There could be a second problem as well. The above bug will give you an ArrayIndexOutOfBoundsException. But if you are getting a NullPointerException, that implies that your method is being called with an array that contains null values. To my mind, that is really an error in the code that calls isCapOrDigit.

And I suspect that the entire method is flawed. Is this method supposed to test one string, or multiple strings?

• In the former case, why are you passing it an array of strings?
• In the latter case, what are you supposed to return if some of the strings match the criteria and others don't?

---

There are elements, 10 elements of a string array. I'm reading it from a file.

Well it appears that you are not actually reading exactly 10 elements and putting them all into the array correctly.
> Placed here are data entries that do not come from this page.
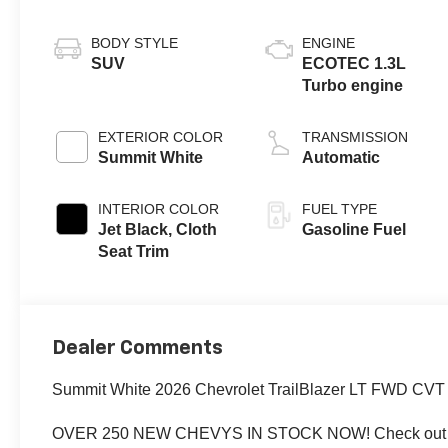
BODY STYLE
ENGINE
SUV
ECOTEC 1.3L
Turbo engine
EXTERIOR COLOR
TRANSMISSION
Summit White
Automatic
INTERIOR COLOR
FUEL TYPE
Jet Black, Cloth
Gasoline Fuel
Seat Trim
Dealer Comments
Summit White 2026 Chevrolet TrailBlazer LT FWD C
OVER 250 NEW CHEVYS IN STOCK NOW! Check out th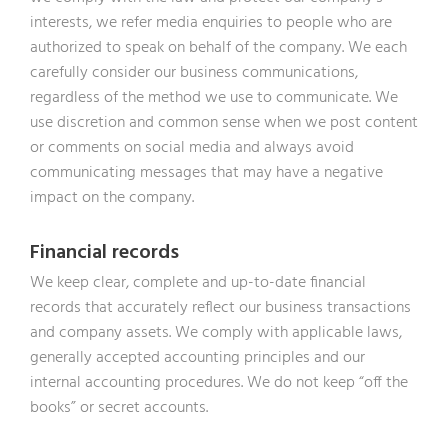
interests, we refer media enquiries to people who are
authorized to speak on behalf of the company. We each
carefully consider our business communications,
regardless of the method we use to communicate. We
use discretion and common sense when we post content
or comments on social media and always avoid
communicating messages that may have a negative
impact on the company.
Financial records
We keep clear, complete and up-to-date financial
records that accurately reflect our business transactions
and company assets. We comply with applicable laws,
generally accepted accounting principles and our
internal accounting procedures. We do not keep “off the
books” or secret accounts.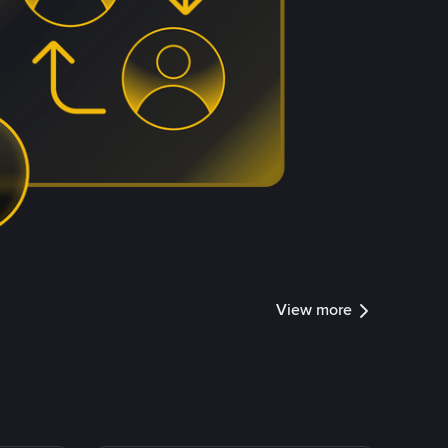
View more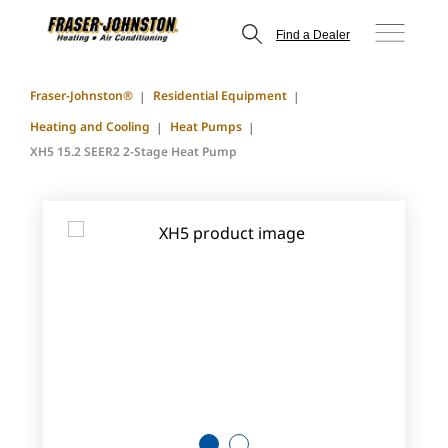
Find a Dealer
Fraser-Johnston®
Residential Equipment
Heating and Cooling
Heat Pumps
XH5 15.2 SEER2 2-Stage Heat Pump
1
2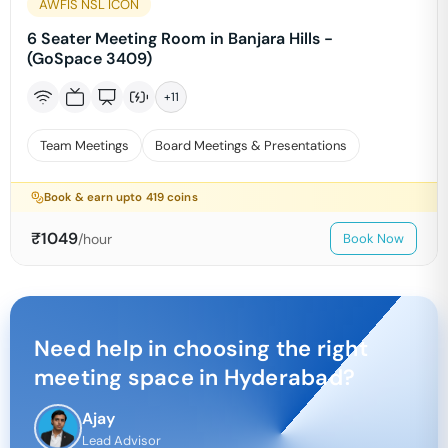
AWFIS NSL ICON
6 Seater Meeting Room in Banjara Hills -
(GoSpace 3409)
+
11
Team Meetings
Board Meetings & Presentations
Book & earn upto
419
coins
₹
1049
/hour
Book Now
Need help in choosing the right
meeting space in
Hyderabad
?
Ajay
Lead Advisor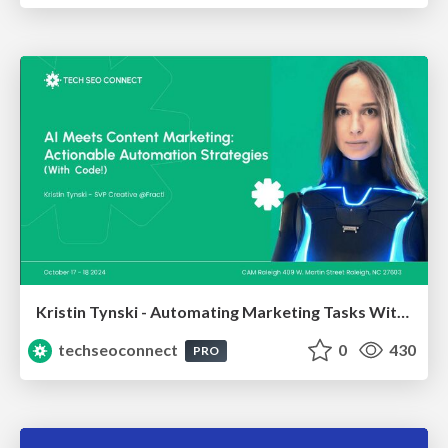
Kristin Tynski - Automating Marketing Tasks With AI
techseoconnect
0
430
PRO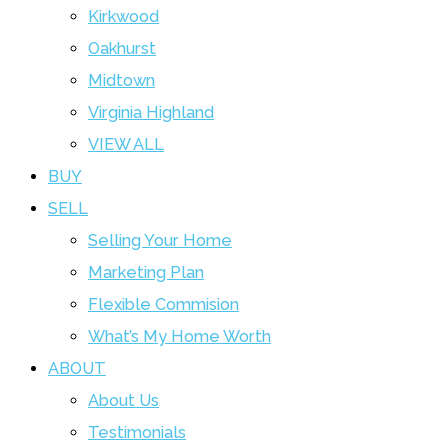
Kirkwood
Oakhurst
Midtown
Virginia Highland
VIEW ALL
BUY
SELL
Selling Your Home
Marketing Plan
Flexible Commision
What’s My Home Worth
ABOUT
About Us
Testimonials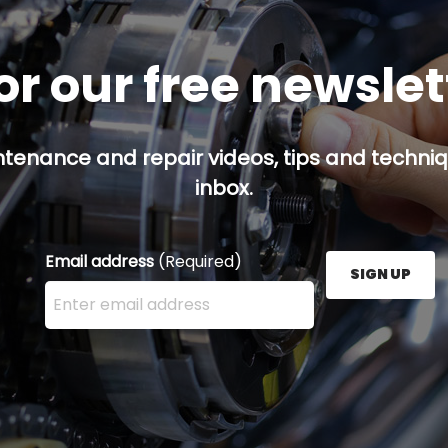
or our free newsle
ntenance and repair videos, tips and techniqu
inbox.
Email address
(Required)
SIGN UP
Enter your email address here and press the Sign U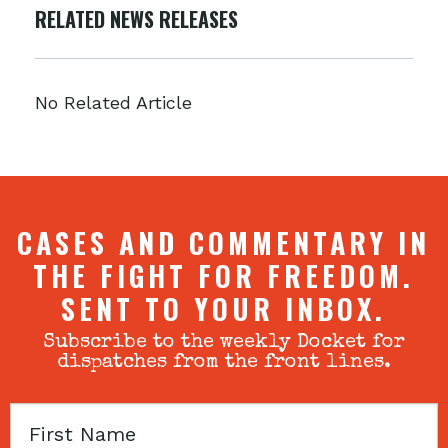
RELATED NEWS RELEASES
No Related Article
CASES AND COMMENTARY IN
THE FIGHT FOR FREEDOM.
SENT TO YOUR INBOX.
Subscribe to the weekly Docket for
dispatches from the front lines.
First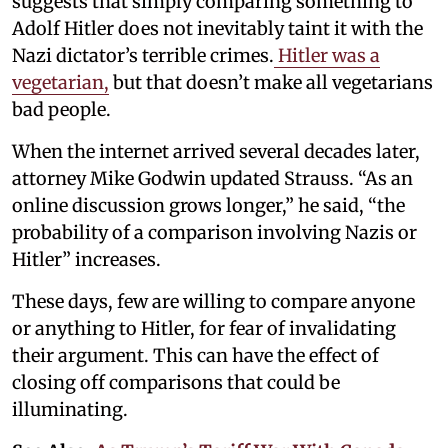
suggests that simply comparing something to
Adolf Hitler does not inevitably taint it with the
Nazi dictator’s terrible crimes.
Hitler was a
vegetarian,
but that doesn’t make all vegetarians
bad people.
When the internet arrived several decades later,
attorney Mike Godwin updated Strauss. “As an
online discussion grows longer,” he said, “the
probability of a comparison involving Nazis or
Hitler” increases.
These days, few are willing to compare anyone
or anything to Hitler, for fear of invalidating
their argument. This can have the effect of
closing off comparisons that could be
illuminating.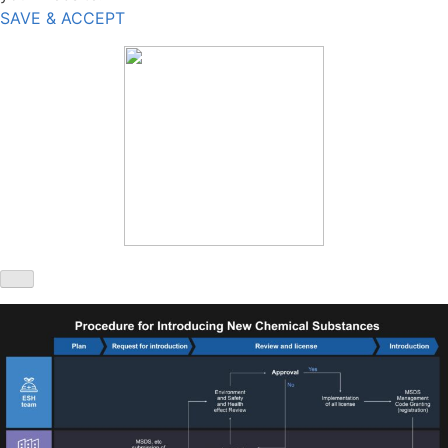
SAVE & ACCEPT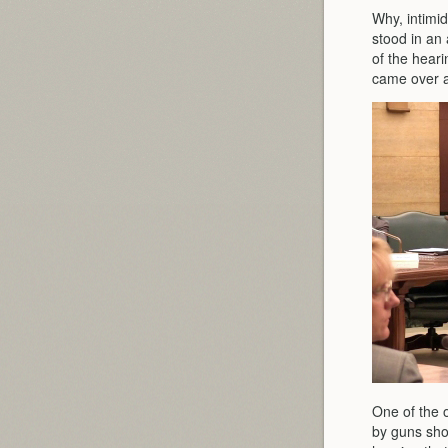
Why, intimid
stood in an
of the heari
came over a
One of the 
by guns shou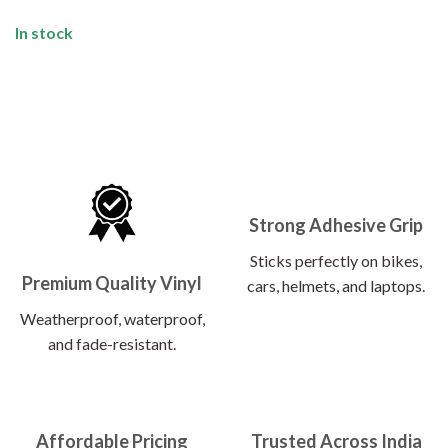
In stock
Strong Adhesive Grip
Sticks perfectly on bikes,
Premium Quality Vinyl
cars, helmets, and laptops.
Weatherproof, waterproof,
and fade-resistant.
Affordable Pricing
Trusted Across India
Some of the array elements appear to be null.

---

Finally, this is incorrect:

  if (Character.isUpperCase(arr[i].charAt(0)) 
      && Character.isDigit(arr[i].charAt(0))) {
            return true;
  }

You are testing to see if the character is an uppercase character AND a digit ... at the same time. That's not possible. Digits aren't upper-case. Surely you should be using an OR; i.e.

  if (Character.isUpperCase(arr[i].charAt(0)) 
      || Character.isDigit(arr[i].charAt(0))) {
            return true;
  }

Answer 2

The Answer by Stephen C is correct, and should be accepted. I’ll suggest some improvements to your code.

For-each loop

You could use simpler code, the for-each syntax.

for ( String s : arr ) {
    …
}

Code point, not char

The char type in Java is legacy, essentially broken. As a 16-bit type, char is physically incapable of representing most characters.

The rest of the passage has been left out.